QM LM8 Hypothesis testing Flashcards
What is statistical inference?
The process of making judgements about a larger group (population) based on a smaller group (sample)
What is hypothesis testing?
Testing to see whether a sample statistic is likely to come from a population with the hypothesised value of the population parameter
This is statistical inference
What is a hypothesis?
A statement about one or more populatiosn that are tested using sample statistics
What is the process of hypothesis testing, in 6 steps?
- State the hypothesis
- Identify the appropriate test statistic
- Specify the level of significance
- State the decision rule
- Collect data and calculate the test statistic
- Make a decision
What is the null hypothesis?
Something we assume to be true unless we can reject it
- Typically, we WANT to reject the null
- However there are some cases in multivariate testing where we want the null.
What is a two tailed test?
- For example, the null hypothesis might be that mu = 6%
- The value might be greater or less than 6%
- It can be not equal in both directions
What is a one tailed test?
- For example, where the null hypothesis that mu is less than 6%
- Here, when the mu is close to or above 6% we reject the null
- Therefore there is a rejection outcome on only one side of the distribution
If the population variance is unknown, what kind of test statistic do we use?
- T-test by default, because it is stricter than a z-test
- If the T-test allows us to reject the null, we will CERTAINLY be able to reject the null under a z-test as well
What level of significance should we use?
- Depends on the seriousness of making a mistake
- In social sciences we might use 10%
- In finance we use 5% as standard, maybe 1%
- The greek shorthand is alpha
What are the two types of mistake we could make when doing hypothesis testing?
- If the null is rejected and happens to be true (false positive).
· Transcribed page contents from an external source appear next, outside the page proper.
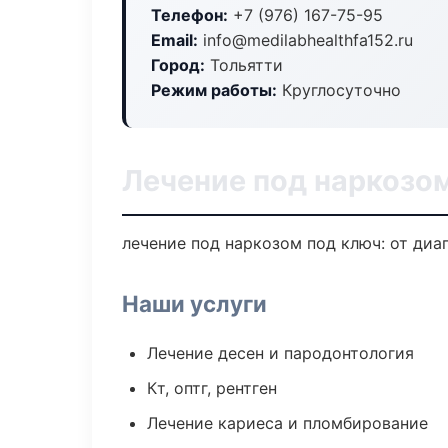
Телефон:
+7 (976) 167-75-95
Email:
info@medilabhealthfa152.ru
Город:
Тольятти
Режим работы:
Круглосуточно
Лечение под наркозом
лечение под наркозом под ключ: от диа
Наши услуги
Лечение десен и пародонтология
Кт, оптг, рентген
Лечение кариеса и пломбирование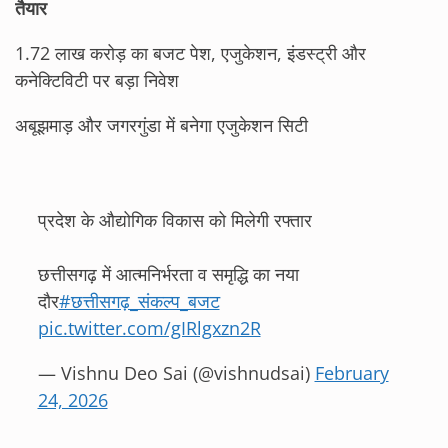
तैयार
1.72 लाख करोड़ का बजट पेश, एजुकेशन, इंडस्ट्री और
कनेक्टिविटी पर बड़ा निवेश
अबूझमाड़ और जगरगुंडा में बनेगा एजुकेशन सिटी
प्रदेश के औद्योगिक विकास को मिलेगी रफ्तार
छत्तीसगढ़ में आत्मनिर्भरता व समृद्धि का नया
दौर
#छत्तीसगढ़_संकल्प_बजट
pic.twitter.com/gIRlgxzn2R
— Vishnu Deo Sai (@vishnudsai)
February
24, 2026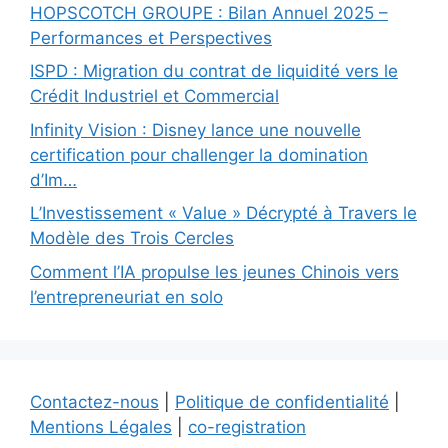
HOPSCOTCH GROUPE : Bilan Annuel 2025 –
Performances et Perspectives
ISPD : Migration du contrat de liquidité vers le
Crédit Industriel et Commercial
Infinity Vision : Disney lance une nouvelle
certification pour challenger la domination
d’Im…
L’Investissement « Value » Décrypté à Travers le
Modèle des Trois Cercles
Comment l’IA propulse les jeunes Chinois vers
l’entrepreneuriat en solo
Contactez-nous
|
Politique de confidentialité
|
Mentions Légales
|
co-registration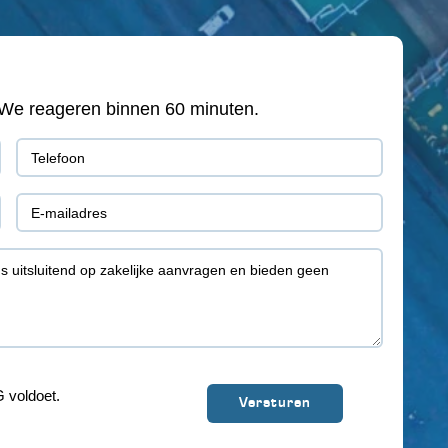
e? We reageren binnen 60 minuten.
Telefoon
(Vereist)
E-
mail
(Vereist)
 voldoet.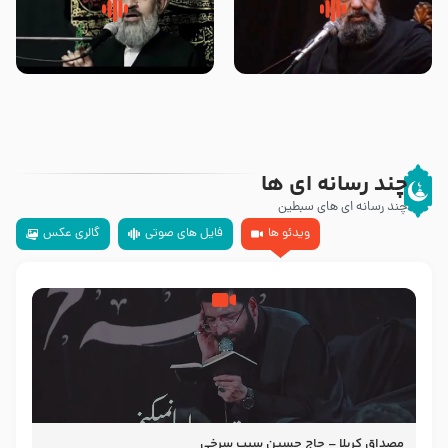
سلام جوانی که امام حسین علیه
زیارتی که اسباب رزق زیاد و عمر
السلام خودش جوابش را دادند
طولانی است حجت السلام حسین
-حجت الاسلام بندانی
یوسفی
چند رسانه ای ها
چند رسانه ای های سبطین
ویدئو ها
فایل های صوتی
گالری عکس
مصداق کربلا – حاج حسین سیب سرخی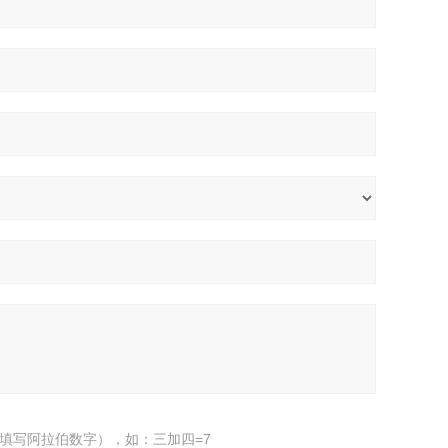
填写阿拉伯数字），如：三加四=7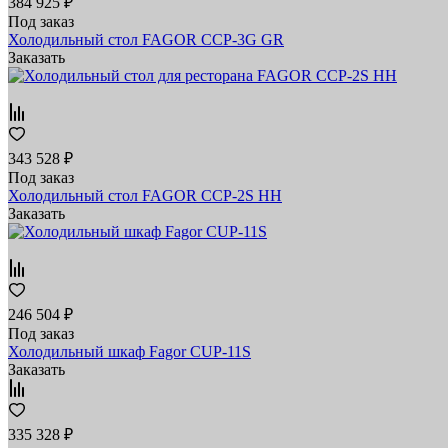
384 925 ₽
Под заказ
Холодильный стол FAGOR СCP-3G GR
Заказать
343 528 ₽
Под заказ
Холодильный стол FAGOR CCP-2S HH
Заказать
246 504 ₽
Под заказ
Холодильный шкаф Fagor CUP-11S
Заказать
335 328 ₽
E.g., telling someone they’re pregnant when they’re not.
- If the null is not rejected and happens to be false (false negative). E.g., telling someone they’re not pregnant when they are
How does decreasing the level of significance affect type II errors?
- As alpha decreases (level of sig), beta increases
- Beta is the likelihood of type II error. This is a false negative: failing to reject the null hypothesis when the null should be rejected (telling someone they’re not pregnant when they are)
- The only way to decrease both alpha and beta (decrease false psitives AND false negatives) is to increase n (the number of observations)
What is 1 - beta?
The power of the test
The ability to reject the null hypothesis when it should be rejected
This is contrasted to 1 - alpha, which is the significance level
Do we test standard deviation or variance?
- We always test variance, not SD
- We use chi squared test to test variance
- since variance cannot be negative we can’t use a z-test
When would you use parametric testing?
- When sample statistics are being used to test population parameters
- However our data has to meet distributional assumptions, for example follow an approximately normal distribution
When would you use non-parametric testing?
- When there are no parameters tested
- When there are no distributional assumptions
- I.e., if n<30 the population is non-normally distributed
- When there are outliers, we might test for median rather than mean (so use non-parametric)
- When data are given in ranks, or used an ordinal scale (ordered or categorical)
- When the hypothesis does not concern a parameter (i.e., testing if a sample is random)